Ultimo punto: Berger a destra, Mogensen a sinistra. Io la sparo, o la va e
divento un eroe o la spacca e resto un cialtrone: “La scelta buona è a
sinistra!”. Mogensen sbuca sul sentiero, Berger a ruota, ma non basta: Mogensen
taglia il traguardo con un niente di vantaggio ma sufficiente per vincere il Mondiale.
Si scrolla di dosso i compagni, Berger lo abbraccia: Only in Orienteering.
La staffetta femminile minaccia di essere l’edizione sportiva
di uno show “Tutto e il contrario di tutto”? No, non è una minaccia, va sempre
a finire così! La Cechia implode in prima frazione (ancora?!?). Svizzera 1 e 2
lottano, Norvegia decimata: Ingeborg Mosland non parte. Io annuncio a beneficio
degli spettatori: “Norvegia fuori.” Arriva la coach norvegese in pieno delirio
di onnipotenza: “Così deconcentri le altre!” Già, come se a un Mondiale
bastasse un microfono per devastarti la psiche. Karma istantaneo contro la
Norvegia: Minna Wingstedt al cambio non trova la compagna, come o peggio che
alle nostre staffette regionali. Norvegia KO senza aiuto mio.
Gran finale: Freja Hjerne dimentica il punto spettacolo, esce
dall’arena, rientra, punzona, rientra di nuovo. La Svizzera vince, reclami
respinti (giustamente). Chi si lamenta, faccia le gare in un bunker. Ma intanto
vanno analizzati, ed il tempo passa. Mentre IOF, FISO e dodici assessori si
aggirano come anime in pena, l’arena diventa un ufficio reclami aperto H24.

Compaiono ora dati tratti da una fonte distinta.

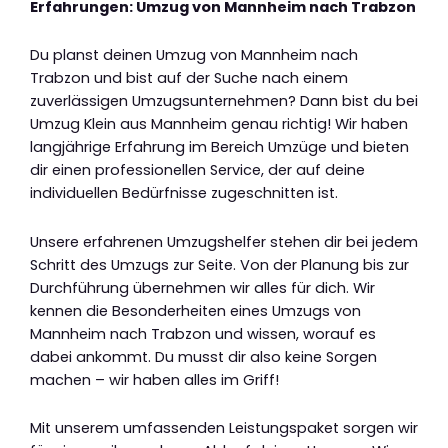
Erfahrungen: Umzug von Mannheim nach Trabzon
Du planst deinen Umzug von Mannheim nach
Trabzon und bist auf der Suche nach einem
zuverlässigen Umzugsunternehmen? Dann bist du bei
Umzug Klein aus Mannheim genau richtig! Wir haben
langjährige Erfahrung im Bereich Umzüge und bieten
dir einen professionellen Service, der auf deine
individuellen Bedürfnisse zugeschnitten ist.
Unsere erfahrenen Umzugshelfer stehen dir bei jedem
Schritt des Umzugs zur Seite. Von der Planung bis zur
Durchführung übernehmen wir alles für dich. Wir
kennen die Besonderheiten eines Umzugs von
Mannheim nach Trabzon und wissen, worauf es
dabei ankommt. Du musst dir also keine Sorgen
machen – wir haben alles im Griff!
Mit unserem umfassenden Leistungspaket sorgen wir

Tutti vogliono premiare qualcuno:
“C’è l’assessore di Cervonio sul Paguro che poi deve andare
alla fiera della mucca da latte…” NOOO!
“C’è il Presidente che si aspetta di dire le sue frasi ad
effetto prima di andare a casa…” NOOO!
“C’è Fugatti…” NOOO, portatelo al buffet!

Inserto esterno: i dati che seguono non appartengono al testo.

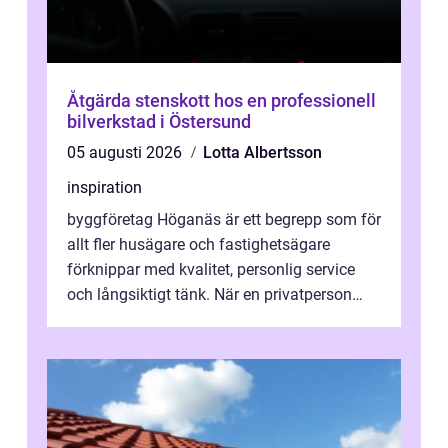
Åtgärda stenskott hos en professionell
bilverkstad i Östersund
05 augusti 2026
Lotta Albertsson
inspiration
byggföretag Höganäs är ett begrepp som för
allt fler husägare och fastighetsägare
förknippar med kvalitet, personlig service
och långsiktigt tänk. När en privatperson
eller fastighetsägare planerar en...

Una signora elegante dell’entourage del Presidente della
Provincia mi stringe la mano per i complimenti, poi la ritira con disgusto:
sono sudato come una fontana. Intanto riesco pure a improvvisare su arrivi
improbabili, tipo Anna Green e Yui Takagi. Qualcuno urla impunemente “Nomi
inventati!”, ma non sanno che Giovanni Greco questa battuta l’ha già usata, ci
ha scommesso sopra e mi deve ancora un caffè.

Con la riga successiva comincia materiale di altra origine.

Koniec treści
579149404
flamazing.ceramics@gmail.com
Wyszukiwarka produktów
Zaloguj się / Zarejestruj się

Parte la VIP Race: i coach diventano bersagli mobili, i
ragazzi lanciano di tutto, anche i regolamenti federali. Vengono lanciati
acqua, birra, fango, gazebi, striscioni, transenne. La spectator race si corre
sotto la grandine. Marton Csoboth ruba il microfono e annuncia una beer relay: per
informazioni, cercate gli ungheresi.
Le premiazioni scorrono su scaletta “Made by Stegal”, l’IOF
annuisce, il pubblico applaude, io piango un po’ quando vedo comparire le
coroncine di fiori. La “Cinque Giorni” distribuisce biscotti tra grandine,
assenze e amici che ritirano premi per altri. Il caos torna ordine, quasi.
E così finisce: una settimana di panico, fango e gloria che,
inspiegabilmente, fila liscia. Ma qualcuno, da mesi, mi ripete: “Non nominare
quell’altra gara. Non dirlo”.
Certo. Come dire a un bambino di NON premere il grosso bottone rosso.
“Signore e signori, questi sono stati i JWOC 2025, il
circo più improbabile e meraviglioso dell’orienteering. Ma la ruota non si
ferma: tra quarantotto ore, a Madonna di Campiglio, si ricomincia. Se non vi
sta bene, fatemi pure causa. Io sarò lì, con il microfono e una birra in mano”
In qualche ufficio federale, capelli strappati a ciocche. Cala il sipario. E così sia: “Solo ai JWOC 2025. La più grande avventura di sempre”.